Interval 1: (-∞, -4)
Choose a test value within this interval, such as x = -5.
Plugging it into f''(x) = 12x^2 + 48x, we get:
f''(-5) = 12(-5)^2 + 48(-5)
= 300 - 240
= 60
Interval 2: (-4, 0)
Choose a test value within this interval, such as x = -2.
Plugging it into f''(x) = 12x^2 + 48x, we get:
f''(-2) = 12(-2)^2 + 48(-2)
= 48 - 96
= -48
Interval 3: (0, +∞)
Choose a test value within this interval, such as x = 2.
Plugging it into f''(x) = 12x^2 + 48x, we get:
f''(2) = 12(2)^2 + 48(2)
= 48 + 96
= 144
From our analysis, we can conclude that the function f(x) changes concavity at x = -4.

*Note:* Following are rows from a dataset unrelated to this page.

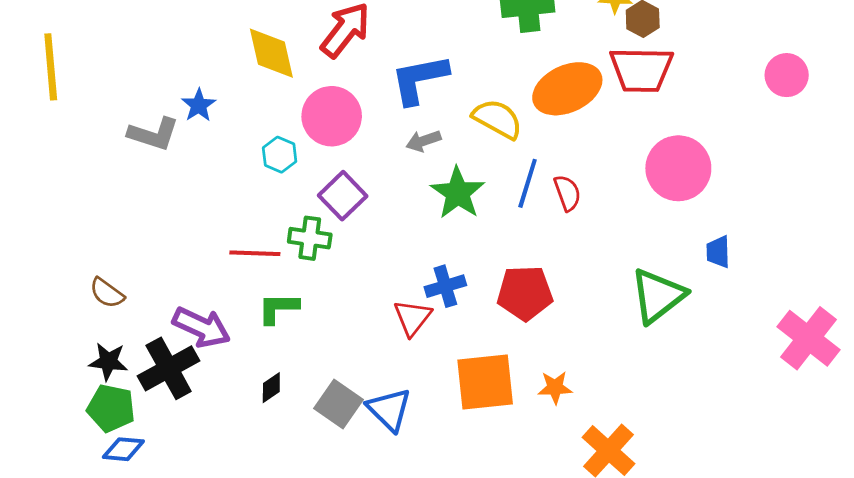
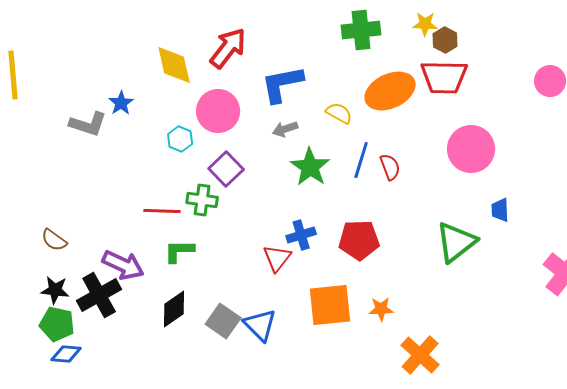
yellow semicircle: (497, 119) -> (339, 113), size x0.7
black diamond: (271, 388) -> (174, 309), size x1.6

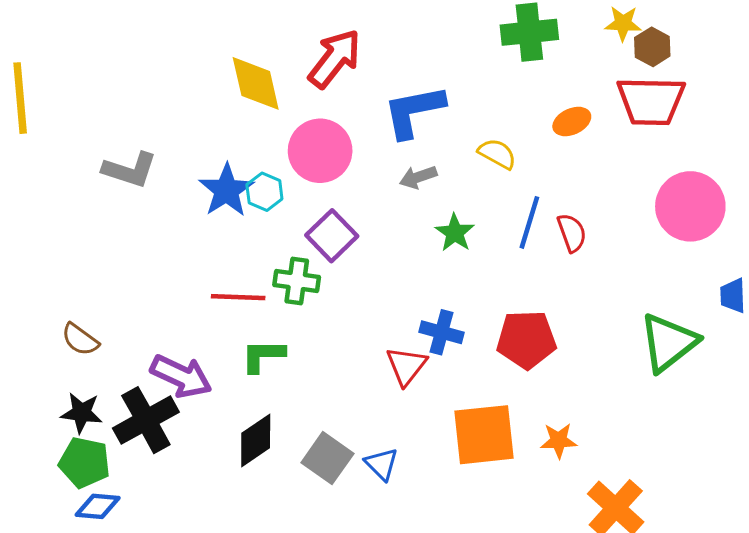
orange ellipse: (390, 91) -> (572, 121), size x0.5
blue star: (121, 103) -> (226, 190), moved, size x1.5
green star: (310, 167) -> (455, 233), size x0.7
blue cross: (301, 235) -> (442, 332), turned 32
blue triangle: (260, 325) -> (382, 464), size x0.7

Thus, x = -4 is the inflection point of the function f(x) = 200 + 8x^3 + x^4.
To summarize our findings:
- The function is decreasing in the interval (-∞, -6).
- The function is increasing in the intervals (-6, 0) and (0, +∞).
- The local minimum value is (0, 200).
- The local maximum value is (-6, -232).
- The concavity changes at x = -4, which is the inflection point.
Note: It's always important to double-check the calculations and ensure the accuracy of the results obtained.